World News
VIEWPOINT: Questions Remain Over OSPAR Decision to Restrict Scrubbers
The recent OSPAR announcement to restrict the use of exhaust gas cleaning systems (EGCS, or “scrubbers”) in the ports and internal waters of the northeast Atlantic Contracting Parties from 2027 continues to raise important questions in industry about the process and scientific rigor of this decision.
While the International Maritime Organization (IMO) is the recognized competent global authority for these systems, OSPAR has acted separately, in spite of internationally agreed IMO standards, and on a scientific basis which appears incomplete and outdated.
We remain concerned by OSPAR's rush to restrict, and the precedence this sets, in the complete absence of any evidence, anywhere, of harm caused by these systems; ships with scrubbers have operated worldwide for more than 50 years without any documented damage to the marine environment. Restricting their use now without a credible demonstrated risk undermines confidence in the decision-making process.
Especially troubling is the reliance on weak scientific foundations. Among others, the 2021 report from the International Council for the Exploration of the Sea (ICES), which was heavily referenced by OSPAR, does not provide an adequate basis for such a decision.
For example, there is no original research.
The ICES report is a literature review only, reaching selectively back 25 years. It contains no new experimental data, field observations, or direct toxicity testing, and ignores credible studies which
conclude scrubbers are no risk to the marine environment.
It uses incomplete and outdated data. The dataset is small, non-representative, with data gaps and inflated values and does not compare with larger, more comprehensive and recent datasets collected during real-world ship operations.
And it relies on toxicology reports using non-standard methods, referencing studies previously criticized by IMO’s GESAMP for failing to follow accepted ISO or EPA protocols.
In contrast, those toxicology tests conducted by others with standard methods and protocols are far more credible and broadly supported.
A critical scientific preview by OSPAR or any OSPAR Contracting Party would have identified these
same shortcomings, and similar ones in other OSPAR references, but this seems absent from the decision process.
Such references fall short of sound science and even combined with use of the “precautionary principle” are not an acceptable basis for restrictions when the scientific capability exists to conduct proper assessments.
As trust from industry follows evidence-based policymaking, it is important that OSPAR member states conduct their own formal risk assessments, with their own scientists, and in their own waters, before implementing any EGCS restrictions.
IMO Guidelines (MEPC.1/Circ.899, 2022) already recommend this, but to date very few assessments have been initiated by OSPAR members.
It’s also important to recognize the breadth of independent scientific work not included in OSPAR’s review, much of which can be accessed via https://cleanshippingalliance2020.org/egcs-studies. A number of data-rich, peer-reviewed studies from reputable sources reinforce the conclusion that scrubber discharges do not represent an environmental risk.
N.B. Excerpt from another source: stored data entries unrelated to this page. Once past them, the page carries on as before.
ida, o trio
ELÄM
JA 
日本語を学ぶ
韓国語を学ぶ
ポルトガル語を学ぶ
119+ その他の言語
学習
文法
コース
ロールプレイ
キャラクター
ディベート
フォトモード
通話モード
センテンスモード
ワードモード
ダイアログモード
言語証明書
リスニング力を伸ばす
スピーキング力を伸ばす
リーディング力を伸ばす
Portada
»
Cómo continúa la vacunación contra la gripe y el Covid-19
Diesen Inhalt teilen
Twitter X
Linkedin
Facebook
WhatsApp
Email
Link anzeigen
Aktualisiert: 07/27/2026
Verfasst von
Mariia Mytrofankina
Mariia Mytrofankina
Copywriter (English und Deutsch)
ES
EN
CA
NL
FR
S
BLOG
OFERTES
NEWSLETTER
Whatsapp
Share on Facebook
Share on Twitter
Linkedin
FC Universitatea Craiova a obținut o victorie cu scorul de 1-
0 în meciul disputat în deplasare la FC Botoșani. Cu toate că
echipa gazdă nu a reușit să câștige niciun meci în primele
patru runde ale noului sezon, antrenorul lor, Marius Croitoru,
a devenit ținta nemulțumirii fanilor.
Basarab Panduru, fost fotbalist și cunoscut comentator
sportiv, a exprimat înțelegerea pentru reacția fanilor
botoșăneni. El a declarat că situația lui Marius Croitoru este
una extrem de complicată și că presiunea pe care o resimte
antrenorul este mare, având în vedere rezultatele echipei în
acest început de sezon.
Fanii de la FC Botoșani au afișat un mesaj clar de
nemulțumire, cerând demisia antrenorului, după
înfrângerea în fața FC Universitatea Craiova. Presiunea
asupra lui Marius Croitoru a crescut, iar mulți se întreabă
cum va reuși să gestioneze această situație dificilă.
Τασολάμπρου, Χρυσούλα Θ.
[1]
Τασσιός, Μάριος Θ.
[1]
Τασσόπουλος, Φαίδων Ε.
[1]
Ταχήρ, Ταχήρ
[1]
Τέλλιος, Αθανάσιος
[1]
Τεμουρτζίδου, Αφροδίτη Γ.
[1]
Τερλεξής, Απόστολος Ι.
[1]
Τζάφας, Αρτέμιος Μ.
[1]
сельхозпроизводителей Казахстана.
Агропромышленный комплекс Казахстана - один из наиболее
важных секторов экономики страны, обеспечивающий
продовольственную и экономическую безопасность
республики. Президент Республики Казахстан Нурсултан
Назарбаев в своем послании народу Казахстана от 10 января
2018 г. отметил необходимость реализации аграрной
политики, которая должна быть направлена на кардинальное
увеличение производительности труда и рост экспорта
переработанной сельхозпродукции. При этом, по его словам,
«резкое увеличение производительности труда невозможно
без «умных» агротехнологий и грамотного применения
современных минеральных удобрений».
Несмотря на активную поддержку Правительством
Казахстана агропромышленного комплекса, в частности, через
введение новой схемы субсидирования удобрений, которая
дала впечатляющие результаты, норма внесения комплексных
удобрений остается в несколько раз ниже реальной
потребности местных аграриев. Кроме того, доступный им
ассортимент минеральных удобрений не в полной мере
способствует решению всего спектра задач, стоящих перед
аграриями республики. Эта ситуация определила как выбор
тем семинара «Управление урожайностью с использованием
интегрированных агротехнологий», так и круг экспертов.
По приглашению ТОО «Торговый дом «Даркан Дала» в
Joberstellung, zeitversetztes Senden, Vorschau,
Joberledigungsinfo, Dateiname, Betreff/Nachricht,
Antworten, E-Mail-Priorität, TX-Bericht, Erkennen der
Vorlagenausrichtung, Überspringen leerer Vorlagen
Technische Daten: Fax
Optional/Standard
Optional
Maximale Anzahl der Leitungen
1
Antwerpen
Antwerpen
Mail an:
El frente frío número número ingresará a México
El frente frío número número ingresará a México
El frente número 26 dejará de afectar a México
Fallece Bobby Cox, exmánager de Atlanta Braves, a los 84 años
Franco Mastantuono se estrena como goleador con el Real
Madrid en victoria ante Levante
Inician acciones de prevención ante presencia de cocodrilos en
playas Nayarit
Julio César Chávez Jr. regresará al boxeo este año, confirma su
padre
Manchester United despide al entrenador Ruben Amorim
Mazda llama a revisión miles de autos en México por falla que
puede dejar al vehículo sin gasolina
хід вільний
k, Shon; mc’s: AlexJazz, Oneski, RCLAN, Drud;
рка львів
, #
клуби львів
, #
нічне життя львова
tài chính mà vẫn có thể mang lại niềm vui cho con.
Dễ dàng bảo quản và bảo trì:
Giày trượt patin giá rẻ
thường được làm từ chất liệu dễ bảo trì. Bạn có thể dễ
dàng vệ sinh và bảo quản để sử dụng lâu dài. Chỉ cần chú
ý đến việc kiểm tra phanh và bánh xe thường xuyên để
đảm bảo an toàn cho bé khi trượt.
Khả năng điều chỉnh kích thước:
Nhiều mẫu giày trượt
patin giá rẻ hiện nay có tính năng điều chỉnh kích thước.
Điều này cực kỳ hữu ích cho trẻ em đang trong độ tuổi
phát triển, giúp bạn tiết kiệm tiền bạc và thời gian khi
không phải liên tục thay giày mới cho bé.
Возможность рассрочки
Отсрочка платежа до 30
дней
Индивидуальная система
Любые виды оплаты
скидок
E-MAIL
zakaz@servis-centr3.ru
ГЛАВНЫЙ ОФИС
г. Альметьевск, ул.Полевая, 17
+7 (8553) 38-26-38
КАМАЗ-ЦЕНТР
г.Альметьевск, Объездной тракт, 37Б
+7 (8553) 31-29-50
Among them is recent research by Dr Patritsia Stathatou, of MIT and the Georgia Institute of Technology, who notes that: “Claims about environmental hazards and policies to mitigate them should be backed by science. You need to see the data, be objective, and design studies that take into account the full picture to be able to compare different options from an apples-to-apples perspective.”
To responsibly safeguard the marine environment, policies should rest on sound data and standardized research—not selective literature reviews.
In the end the IMO remains the appropriate forum for evaluating EGCS, and to ensure consistent, science-based decisions its processes – not regional initiatives -- should be what guides us forward.